§ **Task prompt**: The goal is a clean copy of all the data below, with pictures dropped and everything else retyped exactly.

§ **Information provided**:
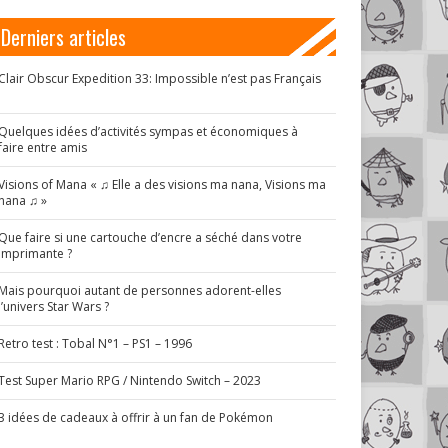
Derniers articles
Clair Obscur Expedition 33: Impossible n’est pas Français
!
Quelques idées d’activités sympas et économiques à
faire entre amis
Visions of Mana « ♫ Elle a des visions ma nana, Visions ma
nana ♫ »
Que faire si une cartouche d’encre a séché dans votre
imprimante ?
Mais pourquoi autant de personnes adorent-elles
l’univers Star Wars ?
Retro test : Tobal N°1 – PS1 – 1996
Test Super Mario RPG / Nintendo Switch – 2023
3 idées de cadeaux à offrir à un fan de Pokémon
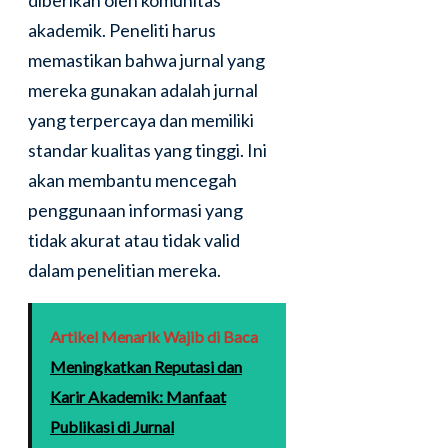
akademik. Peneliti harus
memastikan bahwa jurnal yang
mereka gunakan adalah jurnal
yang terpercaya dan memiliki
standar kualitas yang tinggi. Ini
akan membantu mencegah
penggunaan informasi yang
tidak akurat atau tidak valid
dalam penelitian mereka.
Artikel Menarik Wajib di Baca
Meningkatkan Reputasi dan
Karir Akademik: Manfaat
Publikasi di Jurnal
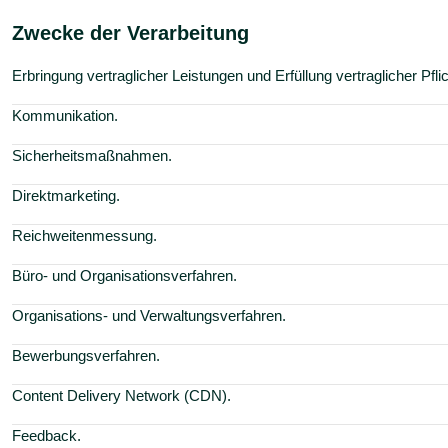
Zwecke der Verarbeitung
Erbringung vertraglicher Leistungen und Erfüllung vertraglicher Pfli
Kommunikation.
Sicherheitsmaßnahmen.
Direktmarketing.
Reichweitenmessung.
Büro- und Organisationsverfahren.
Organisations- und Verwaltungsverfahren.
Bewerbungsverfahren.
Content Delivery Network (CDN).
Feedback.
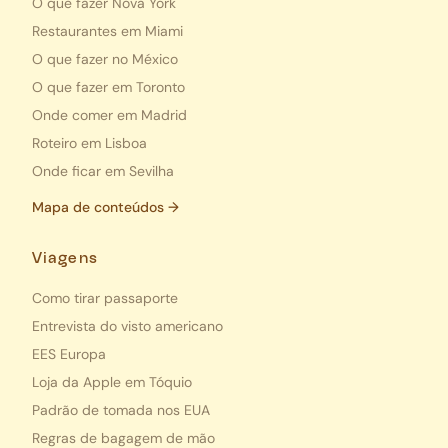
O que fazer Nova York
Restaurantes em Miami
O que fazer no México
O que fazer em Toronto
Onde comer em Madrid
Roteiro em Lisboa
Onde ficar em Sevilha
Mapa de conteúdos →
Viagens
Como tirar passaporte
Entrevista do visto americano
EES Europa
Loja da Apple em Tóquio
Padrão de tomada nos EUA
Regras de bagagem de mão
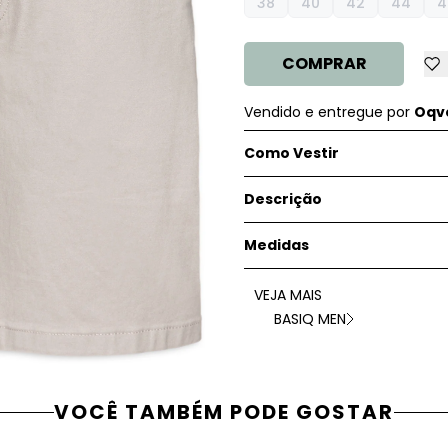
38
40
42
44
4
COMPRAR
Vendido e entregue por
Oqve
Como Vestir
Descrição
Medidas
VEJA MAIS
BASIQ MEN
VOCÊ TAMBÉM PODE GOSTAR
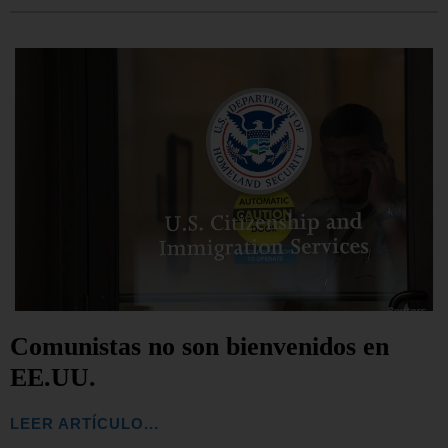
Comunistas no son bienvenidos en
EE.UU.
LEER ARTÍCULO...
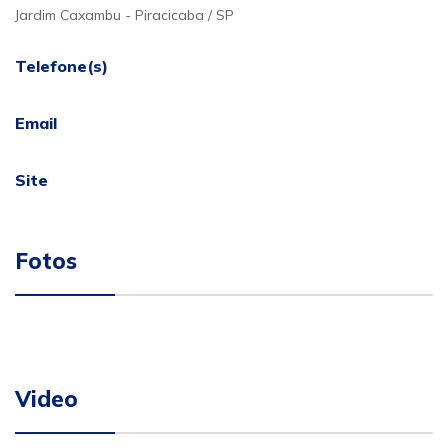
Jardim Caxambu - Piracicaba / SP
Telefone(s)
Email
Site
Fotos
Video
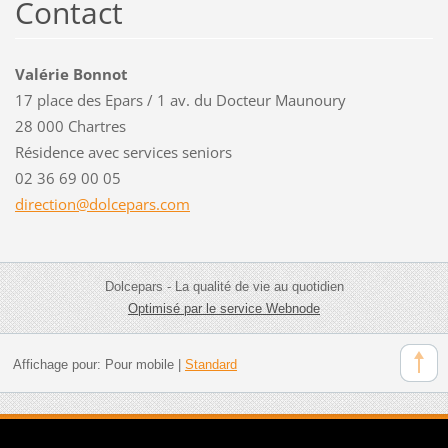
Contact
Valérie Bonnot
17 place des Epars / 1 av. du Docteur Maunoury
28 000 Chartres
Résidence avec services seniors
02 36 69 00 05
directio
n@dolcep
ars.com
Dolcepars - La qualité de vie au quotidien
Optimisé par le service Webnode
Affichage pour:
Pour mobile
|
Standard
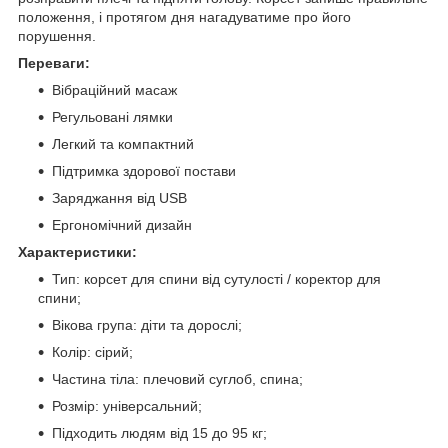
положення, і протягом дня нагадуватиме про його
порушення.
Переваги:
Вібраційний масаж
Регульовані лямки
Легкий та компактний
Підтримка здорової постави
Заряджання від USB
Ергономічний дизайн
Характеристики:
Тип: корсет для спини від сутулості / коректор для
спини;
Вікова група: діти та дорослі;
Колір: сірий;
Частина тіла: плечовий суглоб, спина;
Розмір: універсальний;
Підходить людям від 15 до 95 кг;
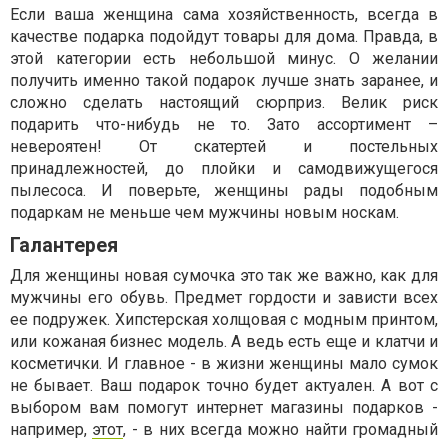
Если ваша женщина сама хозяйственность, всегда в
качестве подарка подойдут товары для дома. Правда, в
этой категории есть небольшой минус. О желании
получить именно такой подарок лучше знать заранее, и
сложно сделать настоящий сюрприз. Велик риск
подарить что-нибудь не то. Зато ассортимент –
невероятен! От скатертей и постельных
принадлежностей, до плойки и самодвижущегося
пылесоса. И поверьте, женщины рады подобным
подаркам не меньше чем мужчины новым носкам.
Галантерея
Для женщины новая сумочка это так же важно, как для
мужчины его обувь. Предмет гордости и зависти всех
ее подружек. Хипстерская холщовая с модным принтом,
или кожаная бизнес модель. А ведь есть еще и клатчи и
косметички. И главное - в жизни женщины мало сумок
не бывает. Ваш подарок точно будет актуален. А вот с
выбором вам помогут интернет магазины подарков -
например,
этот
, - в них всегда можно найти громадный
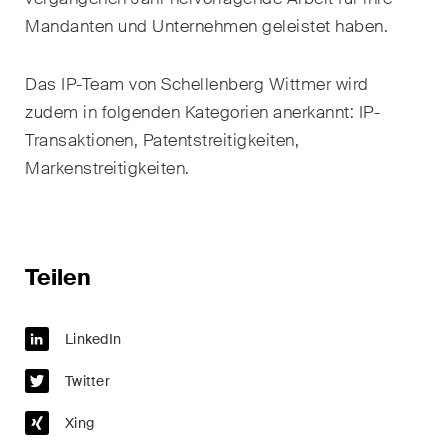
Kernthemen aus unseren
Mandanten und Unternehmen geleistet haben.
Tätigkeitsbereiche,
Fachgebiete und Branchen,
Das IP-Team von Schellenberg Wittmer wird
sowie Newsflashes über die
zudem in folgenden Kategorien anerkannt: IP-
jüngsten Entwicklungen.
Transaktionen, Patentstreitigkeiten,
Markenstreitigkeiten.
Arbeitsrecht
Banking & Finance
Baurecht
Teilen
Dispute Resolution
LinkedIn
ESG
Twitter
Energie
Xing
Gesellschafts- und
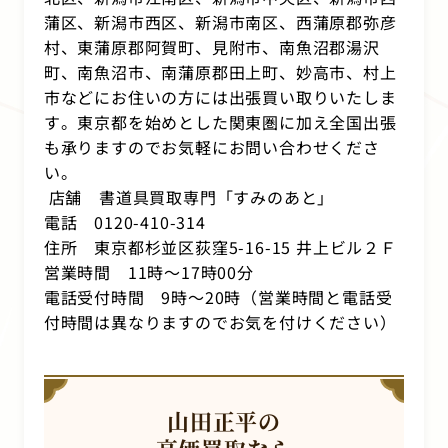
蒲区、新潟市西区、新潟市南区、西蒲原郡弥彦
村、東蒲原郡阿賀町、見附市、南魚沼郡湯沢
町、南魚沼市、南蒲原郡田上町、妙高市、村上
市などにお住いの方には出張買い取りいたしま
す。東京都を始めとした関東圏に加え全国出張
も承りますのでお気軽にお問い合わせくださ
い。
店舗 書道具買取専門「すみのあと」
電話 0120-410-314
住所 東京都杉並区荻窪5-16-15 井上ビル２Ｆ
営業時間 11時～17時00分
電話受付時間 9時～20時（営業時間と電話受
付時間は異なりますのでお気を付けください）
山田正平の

§ **Your solution**:
Derniers articles
Clair Obscur Expedition 33: Impossible n’est pas Français
!
Quelques idées d’activités sympas et économiques à
faire entre amis
Visions of Mana « ♫ Elle a des visions ma nana, Visions ma
nana ♫ »
Que faire si une cartouche d’encre a séché dans votre
imprimante ?
Mais pourquoi autant de personnes adorent-elles
l’univers Star Wars ?
Retro test : Tobal N°1 – PS1 – 1996
Test Super Mario RPG / Nintendo Switch – 2023
3 idées de cadeaux à offrir à un fan de Pokémon
akademik. Peneliti harus
memastikan bahwa jurnal yang
mereka gunakan adalah jurnal
yang terpercaya dan memiliki
standar kualitas yang tinggi. Ini
akan membantu mencegah
penggunaan informasi yang
tidak akurat atau tidak valid
dalam penelitian mereka.
Artikel Menarik Wajib di Baca
Meningkatkan Reputasi dan
Karir Akademik: Manfaat
Publikasi di Jurnal
Zwecke der Verarbeitung
Erbringung vertraglicher Leistungen und Erfüllung vertraglicher Pfli
Kommunikation.
Sicherheitsmaßnahmen.
Direktmarketing.
Reichweitenmessung.
Büro- und Organisationsverfahren.
Organisations- und Verwaltungsverfahren.
Bewerbungsverfahren.
Content Delivery Network (CDN).
Feedback.
O que fazer Nova York
Restaurantes em Miami
O que fazer no México
O que fazer em Toronto
Onde comer em Madrid
Roteiro em Lisboa
Onde ficar em Sevilha
Mapa de conteúdos →
Viagens
Como tirar passaporte
Entrevista do visto americano
EES Europa
Loja da Apple em Tóquio
Padrão de tomada nos EUA
Regras de bagagem de mão
38
40
42
44
4
COMPRAR
Vendido e entregue por
Oqve
Como Vestir
Descrição
Medidas
VEJA MAIS
BASIQ MEN
VOCÊ TAMBÉM PODE GOSTAR
Comunistas no son bienvenidos en
EE.UU.
LEER ARTÍCULO...
Jardim Caxambu - Piracicaba / SP
Telefone(s)
Email
Site
Fotos
Video
Contact
Valérie Bonnot
17 place des Epars / 1 av. du Docteur Maunoury
28 000 Chartres
Résidence avec services seniors
02 36 69 00 05
directio
n@dolcep
ars.com
Dolcepars - La qualité de vie au quotidien
Optimisé par le service Webnode
Affichage pour:
Pour mobile
|
Standard
положення, і протягом дня нагадуватиме про його
порушення.
Переваги:
Вібраційний масаж
Регульовані лямки
Легкий та компактний
Підтримка здорової постави
Заряджання від USB
Ергономічний дизайн
Характеристики:
Тип: корсет для спини від сутулості / коректор для
спини;
Вікова група: діти та дорослі;
Колір: сірий;
Частина тіла: плечовий суглоб, спина;
Розмір: універсальний;
Підходить людям від 15 до 95 кг;
Если ваша женщина сама хозяйственность, всегда в
качестве подарка подойдут товары для дома. Правда, в
этой категории есть небольшой минус. О желании
получить именно такой подарок лучше знать заранее, и
сложно сделать настоящий сюрприз. Велик риск
подарить что-нибудь не то. Зато ассортимент –
невероятен! От скатертей и постельных
принадлежностей, до плойки и самодвижущегося
пылесоса. И поверьте, женщины рады подобным
подаркам не меньше чем мужчины новым носкам.
Галантерея
Для женщины новая сумочка это так же важно, как для
мужчины его обувь. Предмет гордости и зависти всех
ее подружек. Хипстерская холщовая с модным принтом,
или кожаная бизнес модель. А ведь есть еще и клатчи и
косметички. И главное - в жизни женщины мало сумок
не бывает. Ваш подарок точно будет актуален. А вот с
выбором вам помогут интернет магазины подарков -
например,
этот
, - в них всегда можно найти громадный
Kernthemen aus unseren
Mandanten und Unternehmen geleistet haben.
Tätigkeitsbereiche,
Fachgebiete und Branchen,
Das IP-Team von Schellenberg Wittmer wird
sowie Newsflashes über die
zudem in folgenden Kategorien anerkannt: IP-
jüngsten Entwicklungen.
Transaktionen, Patentstreitigkeiten,
Markenstreitigkeiten.
Arbeitsrecht
Banking & Finance
Baurecht
Teilen
Dispute Resolution
LinkedIn
ESG
Twitter
Energie
Xing
Gesellschafts- und
蒲区、新潟市西区、新潟市南区、西蒲原郡弥彦
村、東蒲原郡阿賀町、見附市、南魚沼郡湯沢
町、南魚沼市、南蒲原郡田上町、妙高市、村上
市などにお住いの方には出張買い取りいたしま
す。東京都を始めとした関東圏に加え全国出張
も承りますのでお気軽にお問い合わせくださ
い。
店舗 書道具買取専門「すみのあと」
電話 0120-410-314
住所 東京都杉並区荻窪5-16-15 井上ビル２Ｆ
営業時間 11時～17時00分
電話受付時間 9時～20時（営業時間と電話受
付時間は異なりますのでお気を付けください）
山田正平の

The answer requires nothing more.